Eoin Clarke tried to be thoughtful: “Ed Miliband is a good man. He has the right solutions for the UK. But
he has made a mistake posing with the Sun. He must apologise, soon”. Mark
Ferguson had no such qualms: “I’m
disappointed and confused by this photo” he told, before signposting a link
to the contribution to the debate authored by Himself Personally Now.
That this is not a straightforward matter was suggested by
Steve Rotheram, the MP whose constituency includes Anfield: “Ed will make a statement on the matter. He never
meant any offence, but in my opinion it shouldn’t have happened in the first
place”. Sunny Hundal pointed out “The
Sun would have attacked Ed M for not posing for pic, so it’s lose/lose”
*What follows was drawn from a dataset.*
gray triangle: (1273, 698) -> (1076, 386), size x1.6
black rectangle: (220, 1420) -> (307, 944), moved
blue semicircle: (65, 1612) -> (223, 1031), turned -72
before asking the question many will want answering.
“But they will attack
him constantly anyway. Why bother engaging?” to which the answer might
include factors like the degree of hostility – Miliband will have heard from
Neil Kinnock what happens if you don’t engage – and, the real elephant in the
room, the Royal Charter on press regulation, which was finalised in his office
at Westminster, although not over takeaway pizza.
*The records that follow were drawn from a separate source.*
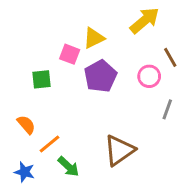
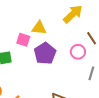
yellow triangle: (94, 38) -> (39, 28), turned 35

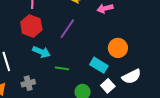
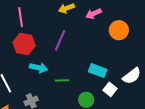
orange circle: (118, 48) -> (119, 30), moved

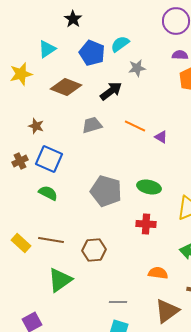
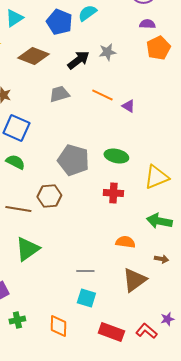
gray star: (137, 68) -> (107, 52), moved
brown hexagon: (94, 250) -> (49, 196), moved

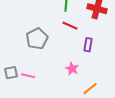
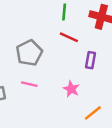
pink line: (28, 76) -> (29, 84), moved

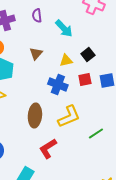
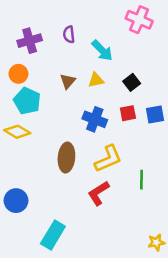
yellow triangle: (66, 60) -> (96, 80), moved
green line: (96, 134) -> (142, 180), turned -56
red L-shape: (48, 148) -> (98, 193), moved

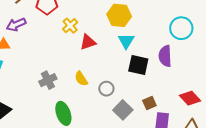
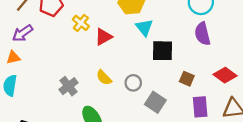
purple semicircle: (165, 56) -> (202, 34), moved
brown square: (149, 103) -> (187, 79), moved, turned -32

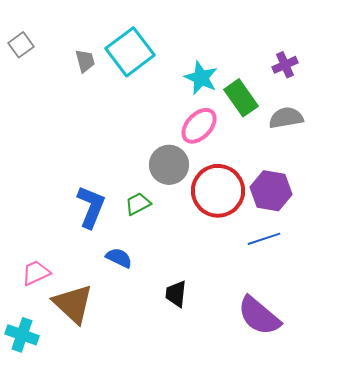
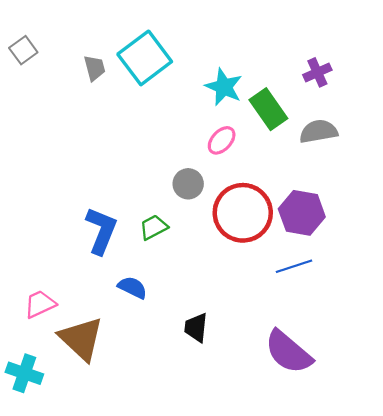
pink ellipse: (199, 126) -> (222, 140), size x0.7
gray circle: (169, 165) -> (188, 184), size x0.7

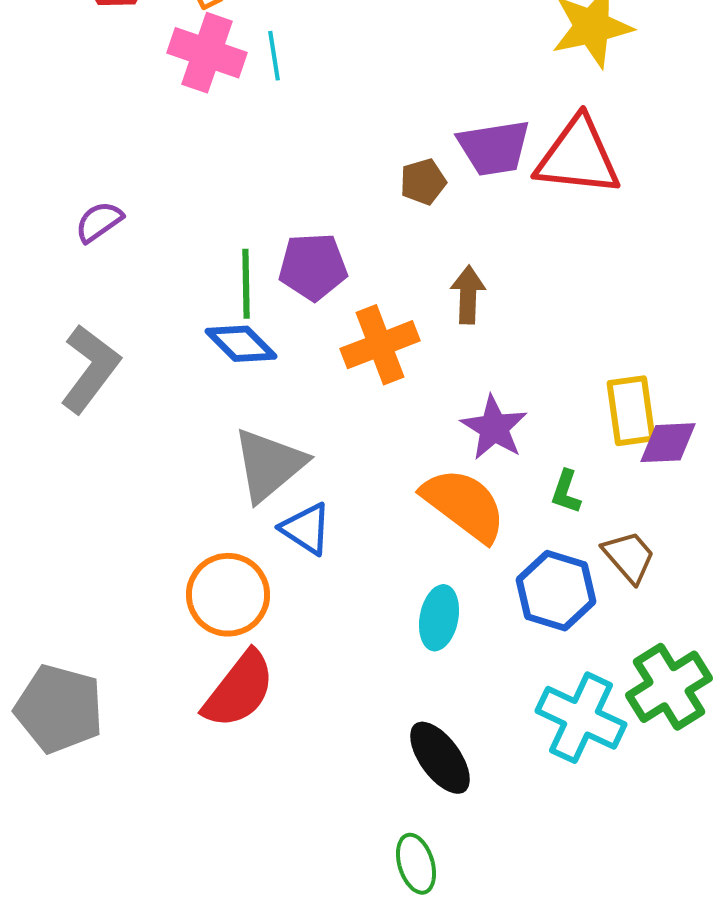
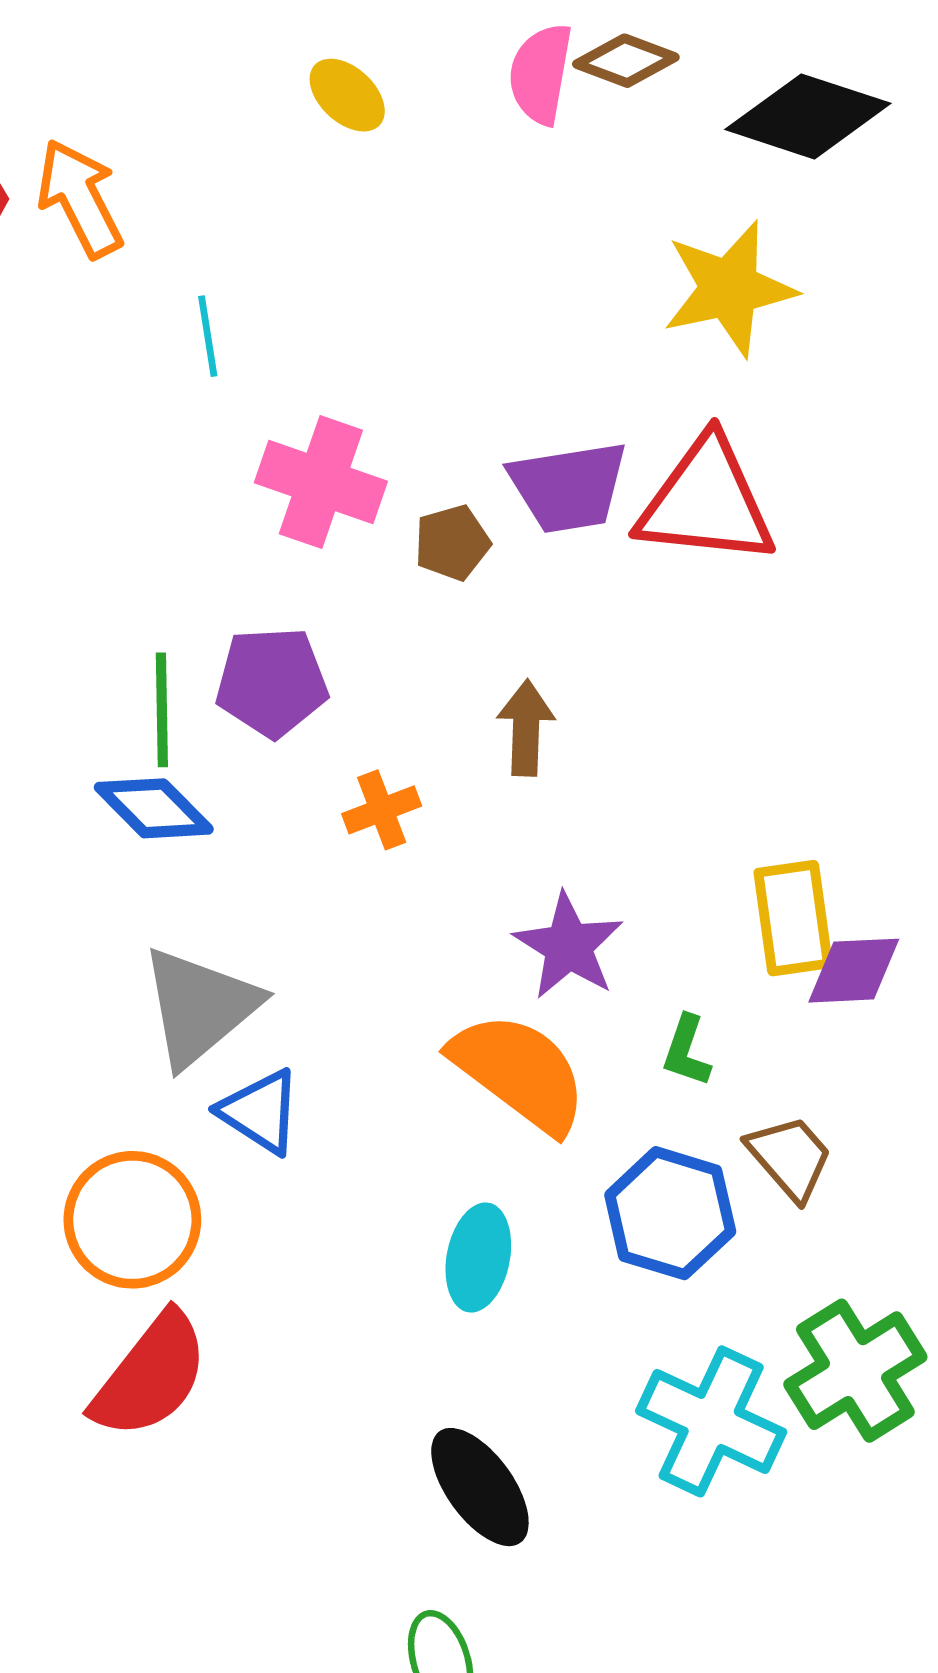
pink cross: (207, 53) -> (321, 482), moved
orange cross: (380, 345) -> (382, 810), size x0.6

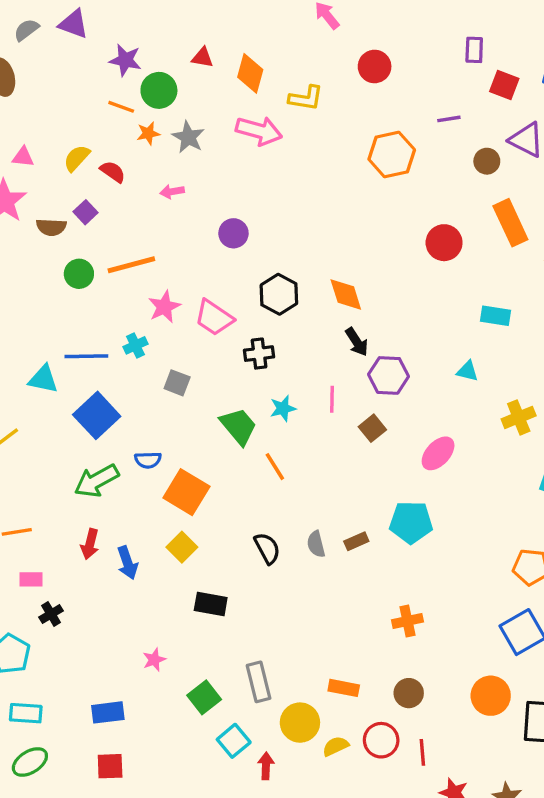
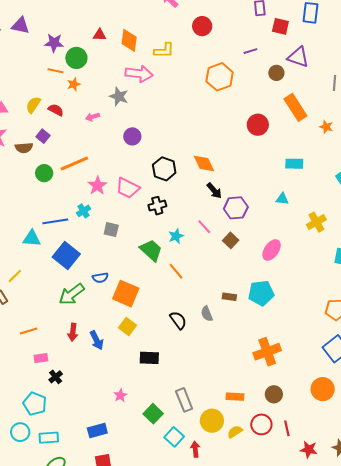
gray star: (188, 137) -> (119, 96), moved
pink line: (332, 399) -> (204, 227), turned -35
brown rectangle: (356, 541) -> (229, 297), moved, turned 40
orange cross: (407, 621) -> (267, 352), size x1.5

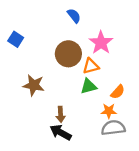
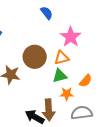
brown circle: (68, 54) -> (35, 57), moved
orange star: (109, 111) -> (67, 94), moved
brown arrow: (61, 114) -> (49, 110), moved, size x1.5

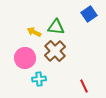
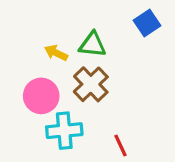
cyan cross: (39, 79) -> (64, 131), size x1.5
red line: (84, 86) -> (121, 146), moved

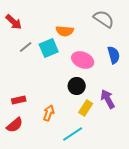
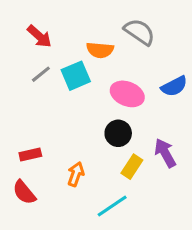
gray semicircle: (104, 19) -> (139, 32), moved
red arrow: (14, 22) -> (39, 36), moved
blue semicircle: (114, 55) -> (174, 86), turned 78
red semicircle: (15, 125) -> (24, 192), turned 90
Miliband almost certainly is still looking at playing the
long game on that one. And, in case anyone thought Clegg got a free pass, he
didn’t: as Ross Hawkins pointed out, “Leader
of Lib Dems in Liverpool Richard Kemp calls on Clegg to apologise for posing
with a copy of yesterday’s Sun”. The Lib Dems ran Liverpool council from
1998 to 2010. Some of them might like to see a way back for the party.
Politics and Murdoch is never straightforward. Nobody should pretend otherwise.
2 comments:
mine have been seperated into individual sheets, folded to envelope size and deposited in nearest postbox for Royal Mail to dispose of. "have" was not a mistake, I had three copies!
Every time i see a Volks Wagen or a Porsche I feel obliged to break it into pieces in solidarity with my forebears who fought the invaders. Strangely no politicians defend my actions.